Data listing
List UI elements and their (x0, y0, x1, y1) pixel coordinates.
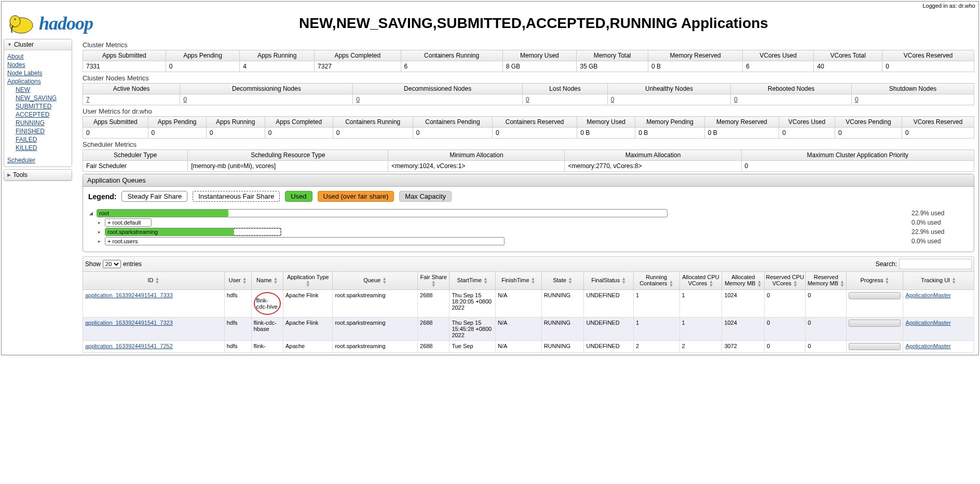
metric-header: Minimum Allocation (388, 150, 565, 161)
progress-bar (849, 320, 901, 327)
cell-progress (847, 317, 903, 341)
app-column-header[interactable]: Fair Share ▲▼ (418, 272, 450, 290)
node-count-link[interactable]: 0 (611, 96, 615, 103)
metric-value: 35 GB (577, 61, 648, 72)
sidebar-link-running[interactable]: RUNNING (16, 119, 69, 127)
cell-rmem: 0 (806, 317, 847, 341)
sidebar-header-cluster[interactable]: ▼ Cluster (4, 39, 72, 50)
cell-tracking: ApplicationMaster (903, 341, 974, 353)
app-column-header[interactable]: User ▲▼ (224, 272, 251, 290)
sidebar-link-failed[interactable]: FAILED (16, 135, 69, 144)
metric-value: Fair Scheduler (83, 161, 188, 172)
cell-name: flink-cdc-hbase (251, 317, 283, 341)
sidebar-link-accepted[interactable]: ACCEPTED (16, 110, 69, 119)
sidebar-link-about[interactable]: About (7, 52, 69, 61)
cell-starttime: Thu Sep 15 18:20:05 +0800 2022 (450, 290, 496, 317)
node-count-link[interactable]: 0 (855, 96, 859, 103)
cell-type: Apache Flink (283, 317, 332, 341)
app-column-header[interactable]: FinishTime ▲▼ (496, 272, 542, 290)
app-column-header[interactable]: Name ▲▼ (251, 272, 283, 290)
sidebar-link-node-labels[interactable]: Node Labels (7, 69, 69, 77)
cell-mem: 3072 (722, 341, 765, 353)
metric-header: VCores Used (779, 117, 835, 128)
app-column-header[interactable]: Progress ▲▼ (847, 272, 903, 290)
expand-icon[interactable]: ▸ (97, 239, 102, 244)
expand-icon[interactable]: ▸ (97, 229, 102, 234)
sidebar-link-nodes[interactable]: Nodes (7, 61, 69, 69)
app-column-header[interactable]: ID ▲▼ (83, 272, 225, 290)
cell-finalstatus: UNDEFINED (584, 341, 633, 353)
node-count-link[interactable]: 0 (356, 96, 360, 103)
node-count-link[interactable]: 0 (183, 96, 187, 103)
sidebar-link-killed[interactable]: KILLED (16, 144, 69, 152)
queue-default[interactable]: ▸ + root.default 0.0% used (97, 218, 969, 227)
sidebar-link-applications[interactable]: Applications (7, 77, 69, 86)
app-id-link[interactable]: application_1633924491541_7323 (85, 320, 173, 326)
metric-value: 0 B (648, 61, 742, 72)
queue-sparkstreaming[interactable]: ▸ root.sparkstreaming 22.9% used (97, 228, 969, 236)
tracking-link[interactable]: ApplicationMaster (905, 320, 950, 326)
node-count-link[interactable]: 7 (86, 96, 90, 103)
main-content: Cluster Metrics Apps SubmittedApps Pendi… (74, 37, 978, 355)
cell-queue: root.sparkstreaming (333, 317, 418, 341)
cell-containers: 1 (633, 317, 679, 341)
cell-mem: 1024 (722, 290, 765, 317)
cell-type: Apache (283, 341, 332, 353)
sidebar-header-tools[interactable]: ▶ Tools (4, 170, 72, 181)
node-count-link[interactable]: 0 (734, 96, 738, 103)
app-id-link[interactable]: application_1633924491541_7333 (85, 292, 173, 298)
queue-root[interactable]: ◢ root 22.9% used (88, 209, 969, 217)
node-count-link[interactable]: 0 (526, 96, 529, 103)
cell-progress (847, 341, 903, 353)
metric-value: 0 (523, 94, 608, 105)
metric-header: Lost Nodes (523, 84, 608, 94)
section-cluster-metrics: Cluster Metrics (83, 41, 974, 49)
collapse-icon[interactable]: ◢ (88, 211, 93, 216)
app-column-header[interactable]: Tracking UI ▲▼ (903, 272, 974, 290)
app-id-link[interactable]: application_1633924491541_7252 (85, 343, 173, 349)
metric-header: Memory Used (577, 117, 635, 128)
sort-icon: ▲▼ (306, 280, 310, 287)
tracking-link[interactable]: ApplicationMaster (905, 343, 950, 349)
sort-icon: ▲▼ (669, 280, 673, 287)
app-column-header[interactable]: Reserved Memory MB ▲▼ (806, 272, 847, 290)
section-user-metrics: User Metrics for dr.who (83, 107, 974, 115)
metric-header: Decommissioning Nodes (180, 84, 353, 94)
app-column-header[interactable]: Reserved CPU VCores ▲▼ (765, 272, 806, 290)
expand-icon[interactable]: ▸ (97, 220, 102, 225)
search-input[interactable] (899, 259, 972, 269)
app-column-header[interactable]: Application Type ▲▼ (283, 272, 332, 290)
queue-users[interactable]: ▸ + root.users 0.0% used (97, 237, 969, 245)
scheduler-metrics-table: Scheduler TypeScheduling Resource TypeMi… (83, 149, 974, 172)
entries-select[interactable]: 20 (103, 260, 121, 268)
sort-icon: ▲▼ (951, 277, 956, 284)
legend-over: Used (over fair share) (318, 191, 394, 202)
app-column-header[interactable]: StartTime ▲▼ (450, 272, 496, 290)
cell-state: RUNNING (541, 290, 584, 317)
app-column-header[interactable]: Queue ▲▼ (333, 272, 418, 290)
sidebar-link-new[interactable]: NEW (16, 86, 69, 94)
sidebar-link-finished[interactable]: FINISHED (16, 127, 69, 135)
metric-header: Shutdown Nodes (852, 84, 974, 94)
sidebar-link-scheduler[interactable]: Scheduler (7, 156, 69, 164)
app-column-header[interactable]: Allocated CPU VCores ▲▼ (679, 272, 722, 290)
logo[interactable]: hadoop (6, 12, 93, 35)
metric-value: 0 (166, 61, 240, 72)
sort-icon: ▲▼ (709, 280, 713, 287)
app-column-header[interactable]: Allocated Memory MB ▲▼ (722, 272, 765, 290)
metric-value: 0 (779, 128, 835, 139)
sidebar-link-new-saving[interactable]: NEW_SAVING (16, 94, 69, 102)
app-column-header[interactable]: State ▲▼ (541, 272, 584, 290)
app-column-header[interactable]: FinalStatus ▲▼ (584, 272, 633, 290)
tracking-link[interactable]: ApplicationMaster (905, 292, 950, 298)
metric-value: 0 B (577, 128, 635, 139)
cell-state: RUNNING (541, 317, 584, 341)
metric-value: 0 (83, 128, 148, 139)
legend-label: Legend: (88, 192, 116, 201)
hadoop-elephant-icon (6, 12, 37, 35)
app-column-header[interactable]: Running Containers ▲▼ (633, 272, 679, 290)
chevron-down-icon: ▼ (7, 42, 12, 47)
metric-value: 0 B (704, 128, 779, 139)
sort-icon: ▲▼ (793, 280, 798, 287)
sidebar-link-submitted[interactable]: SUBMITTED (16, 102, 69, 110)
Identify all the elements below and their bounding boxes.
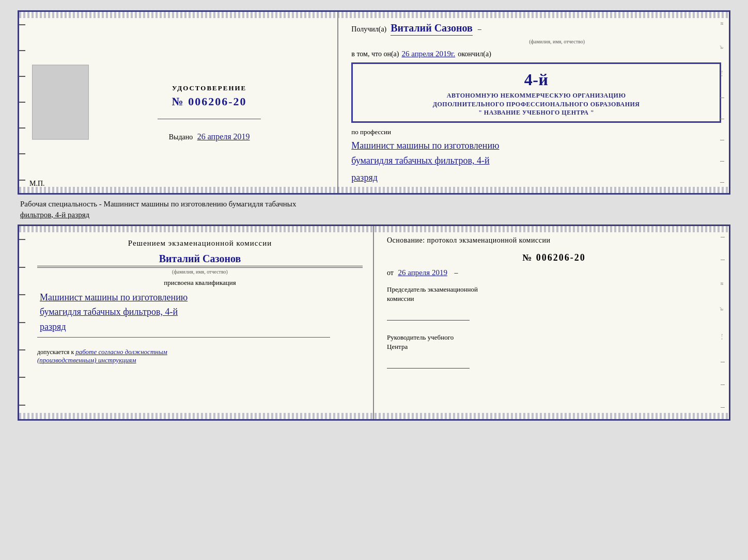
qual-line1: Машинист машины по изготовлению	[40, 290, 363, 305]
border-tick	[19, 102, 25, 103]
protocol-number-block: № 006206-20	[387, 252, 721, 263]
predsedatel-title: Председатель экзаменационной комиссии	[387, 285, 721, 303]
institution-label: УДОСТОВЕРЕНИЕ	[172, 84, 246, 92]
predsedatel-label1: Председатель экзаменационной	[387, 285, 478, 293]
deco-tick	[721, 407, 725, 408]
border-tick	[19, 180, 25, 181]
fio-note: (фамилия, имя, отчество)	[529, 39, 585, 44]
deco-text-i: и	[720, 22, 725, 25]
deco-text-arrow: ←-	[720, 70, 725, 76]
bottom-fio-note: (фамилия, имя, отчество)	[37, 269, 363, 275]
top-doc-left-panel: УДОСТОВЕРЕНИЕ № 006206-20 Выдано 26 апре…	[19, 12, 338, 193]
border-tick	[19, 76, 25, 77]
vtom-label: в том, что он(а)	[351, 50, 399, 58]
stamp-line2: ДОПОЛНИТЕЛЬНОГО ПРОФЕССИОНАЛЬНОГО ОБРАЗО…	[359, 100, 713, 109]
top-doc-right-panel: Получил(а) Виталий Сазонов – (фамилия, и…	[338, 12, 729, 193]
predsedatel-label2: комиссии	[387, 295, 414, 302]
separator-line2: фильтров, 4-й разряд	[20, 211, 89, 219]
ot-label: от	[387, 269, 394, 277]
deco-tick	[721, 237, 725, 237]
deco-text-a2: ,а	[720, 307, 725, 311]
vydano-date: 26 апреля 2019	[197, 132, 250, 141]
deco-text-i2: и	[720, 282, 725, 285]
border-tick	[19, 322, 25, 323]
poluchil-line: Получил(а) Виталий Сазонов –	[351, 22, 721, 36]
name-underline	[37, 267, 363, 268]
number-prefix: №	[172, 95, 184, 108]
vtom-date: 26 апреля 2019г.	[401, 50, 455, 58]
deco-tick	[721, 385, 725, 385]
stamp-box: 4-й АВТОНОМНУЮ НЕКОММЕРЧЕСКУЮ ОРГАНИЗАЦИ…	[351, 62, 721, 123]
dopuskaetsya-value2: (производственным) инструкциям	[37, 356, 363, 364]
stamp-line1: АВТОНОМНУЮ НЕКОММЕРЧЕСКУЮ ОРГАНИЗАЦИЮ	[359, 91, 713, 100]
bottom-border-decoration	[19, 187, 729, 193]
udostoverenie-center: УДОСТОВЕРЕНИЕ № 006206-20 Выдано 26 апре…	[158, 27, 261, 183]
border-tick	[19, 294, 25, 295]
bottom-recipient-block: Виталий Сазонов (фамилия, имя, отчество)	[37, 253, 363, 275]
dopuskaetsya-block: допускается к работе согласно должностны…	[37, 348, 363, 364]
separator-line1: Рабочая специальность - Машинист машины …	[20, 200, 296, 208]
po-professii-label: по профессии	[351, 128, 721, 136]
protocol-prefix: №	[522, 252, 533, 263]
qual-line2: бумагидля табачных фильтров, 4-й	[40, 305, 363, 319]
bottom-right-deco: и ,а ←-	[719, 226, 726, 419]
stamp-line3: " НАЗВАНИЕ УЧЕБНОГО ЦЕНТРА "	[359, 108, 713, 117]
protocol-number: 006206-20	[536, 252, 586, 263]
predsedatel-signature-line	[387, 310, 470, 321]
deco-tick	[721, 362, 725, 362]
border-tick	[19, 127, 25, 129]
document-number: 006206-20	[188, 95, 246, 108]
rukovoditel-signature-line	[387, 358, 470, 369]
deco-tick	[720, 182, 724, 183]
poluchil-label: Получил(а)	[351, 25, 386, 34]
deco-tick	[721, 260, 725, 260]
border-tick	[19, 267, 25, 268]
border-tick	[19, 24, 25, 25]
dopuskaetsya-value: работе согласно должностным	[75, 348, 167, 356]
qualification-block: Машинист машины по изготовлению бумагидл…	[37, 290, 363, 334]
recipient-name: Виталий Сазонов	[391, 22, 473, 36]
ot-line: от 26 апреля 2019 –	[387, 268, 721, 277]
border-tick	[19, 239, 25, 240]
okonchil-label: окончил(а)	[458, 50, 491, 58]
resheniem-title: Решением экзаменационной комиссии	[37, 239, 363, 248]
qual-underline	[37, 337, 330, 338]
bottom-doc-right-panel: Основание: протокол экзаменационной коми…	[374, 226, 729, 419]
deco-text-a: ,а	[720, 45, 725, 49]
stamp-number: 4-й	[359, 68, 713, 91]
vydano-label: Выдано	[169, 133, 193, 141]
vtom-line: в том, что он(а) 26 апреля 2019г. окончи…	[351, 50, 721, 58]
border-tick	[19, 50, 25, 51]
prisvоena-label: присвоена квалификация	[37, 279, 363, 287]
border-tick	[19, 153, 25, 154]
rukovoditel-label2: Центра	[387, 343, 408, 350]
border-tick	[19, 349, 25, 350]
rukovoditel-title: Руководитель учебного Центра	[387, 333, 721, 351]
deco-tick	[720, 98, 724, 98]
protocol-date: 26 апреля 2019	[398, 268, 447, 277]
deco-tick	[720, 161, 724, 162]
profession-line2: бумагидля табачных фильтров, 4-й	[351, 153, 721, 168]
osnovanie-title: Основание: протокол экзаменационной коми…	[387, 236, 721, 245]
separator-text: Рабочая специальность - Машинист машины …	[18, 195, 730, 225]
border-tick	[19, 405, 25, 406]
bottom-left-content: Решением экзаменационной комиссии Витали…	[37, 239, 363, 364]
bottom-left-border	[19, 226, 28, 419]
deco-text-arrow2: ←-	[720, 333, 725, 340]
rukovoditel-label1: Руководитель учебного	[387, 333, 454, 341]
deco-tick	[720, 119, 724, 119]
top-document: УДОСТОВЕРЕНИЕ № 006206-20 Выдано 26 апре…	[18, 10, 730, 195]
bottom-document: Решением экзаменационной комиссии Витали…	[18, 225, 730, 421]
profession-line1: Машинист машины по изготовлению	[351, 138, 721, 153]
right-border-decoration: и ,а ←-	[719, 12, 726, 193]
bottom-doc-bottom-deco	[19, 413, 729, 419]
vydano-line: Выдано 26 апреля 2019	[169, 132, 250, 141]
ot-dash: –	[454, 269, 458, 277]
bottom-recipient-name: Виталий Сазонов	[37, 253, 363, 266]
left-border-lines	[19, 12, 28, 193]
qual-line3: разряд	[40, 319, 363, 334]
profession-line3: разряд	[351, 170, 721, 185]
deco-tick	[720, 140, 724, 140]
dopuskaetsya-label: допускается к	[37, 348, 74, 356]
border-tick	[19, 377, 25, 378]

Requirement
If a line in the records above has the word "note", copy it out.

Answer to the problem
fio-note: (фамилия, имя, отчество)	[529, 39, 585, 44]
bottom-fio-note: (фамилия, имя, отчество)	[37, 269, 363, 275]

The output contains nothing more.